Les négociateurs professionnels d’aujourd’hui négocient-ils les solutions aux vrais problèmes ?
Hier comme aujourd’hui le courage d’affronter la vérité se dissout dans des pratiques compensatoires sans gloire ni futur.
Pourquoi ? Et comment ?
Excès de poussière dans un atelier ?
= prime douche qui évite d’acheter un aspirateur !
Déjà en 1996, Henri Vacquin[2] constatait la crise de la représentativité syndicale dans l’entreprise en fustigeant le deal implicite qui réunissait patrons et syndicalistes dans une forme d’assassinat des questions sociales qui les dérangeaient en commun.

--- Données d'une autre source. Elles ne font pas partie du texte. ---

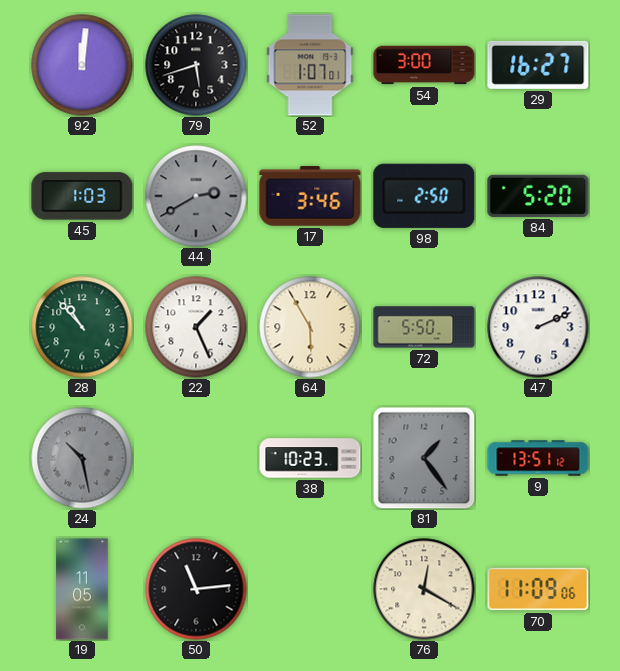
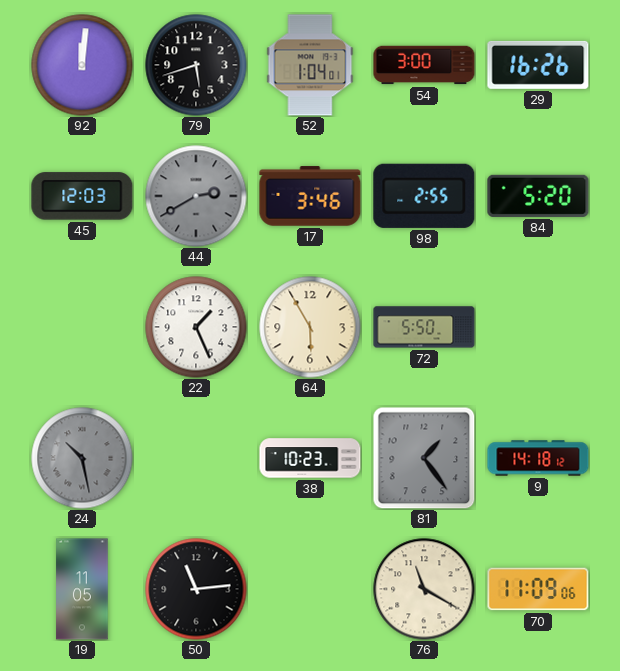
52: 1:07 -> 1:04
29: 16:27 -> 16:26
45: 1:03 -> 12:03
98: 2:50 -> 2:55
28: 10:53 -> none
47: 2:11 -> none
9: 13:51 -> 14:18
76: 12:20 -> 11:20
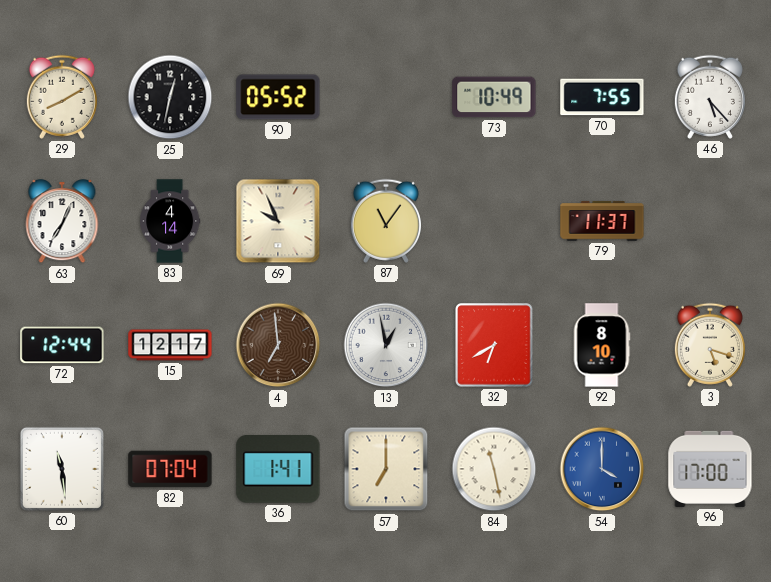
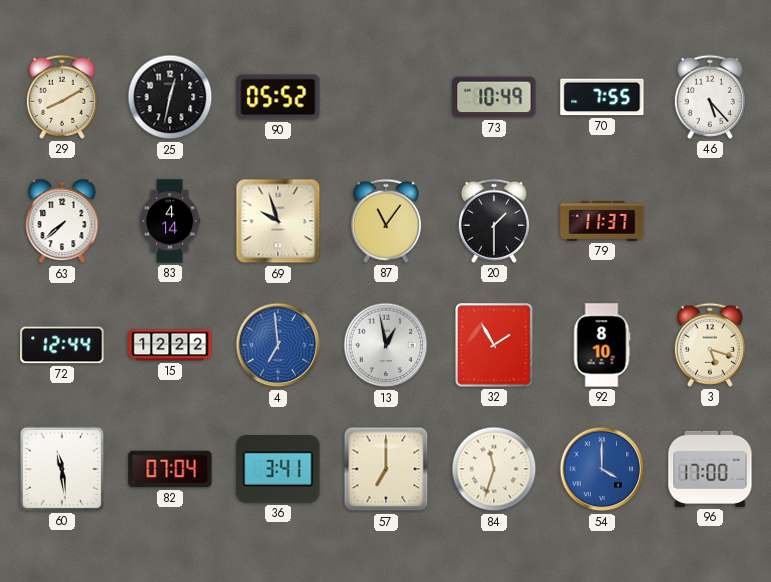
63: 7:04 -> 7:38
69: 9:56 -> 9:57
20: none -> 1:30
15: 12:17 -> 12:22
4 dial: brown -> blue
32: 6:40 -> 1:55
36: 1:41 -> 3:41
84: 11:28 -> 11:33
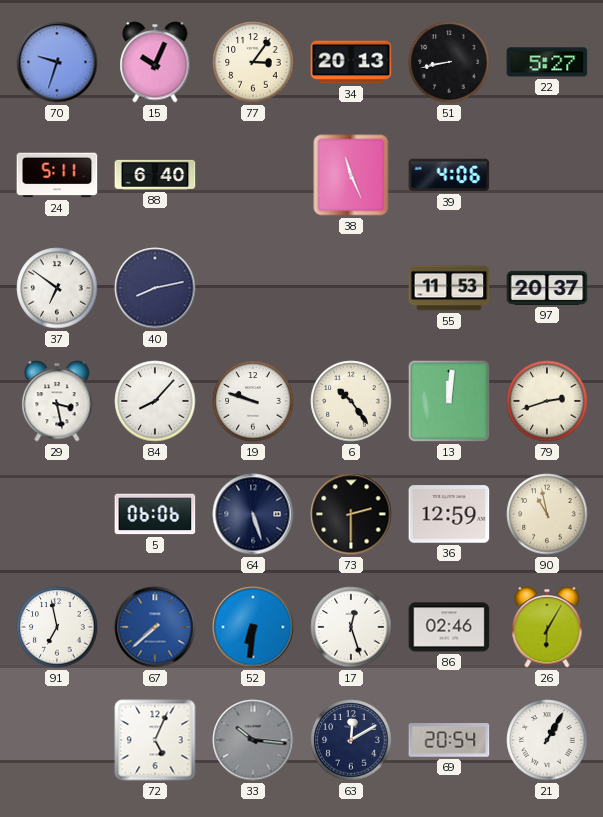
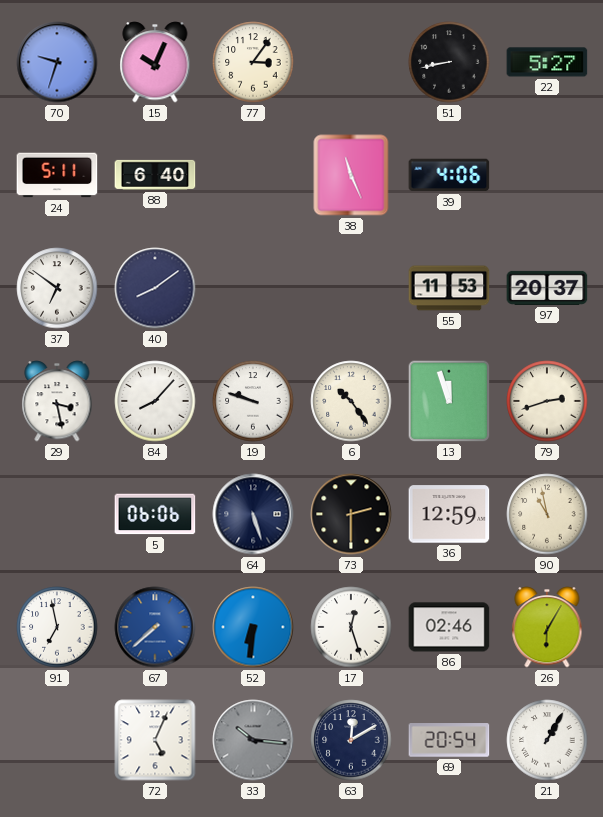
34: 20:13 -> none
40: 8:13 -> 8:09
13: 12:01 -> 11:57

Comme de nombreux sociologues il alertait l’opinion sur la double consanguinité qui existait dans les univers patronaux et syndicaux.
- Le même système hiérarchique : Les adversaires n’avaient aucune divergence de vues sur le type d’exercice du pouvoir ni sur les formes d’organisation du travail. Des deux côtés l’organisation était une fin en soi. Même type de hiérarchie dans l’entreprise et dans le syndicat. Même refus des critiques.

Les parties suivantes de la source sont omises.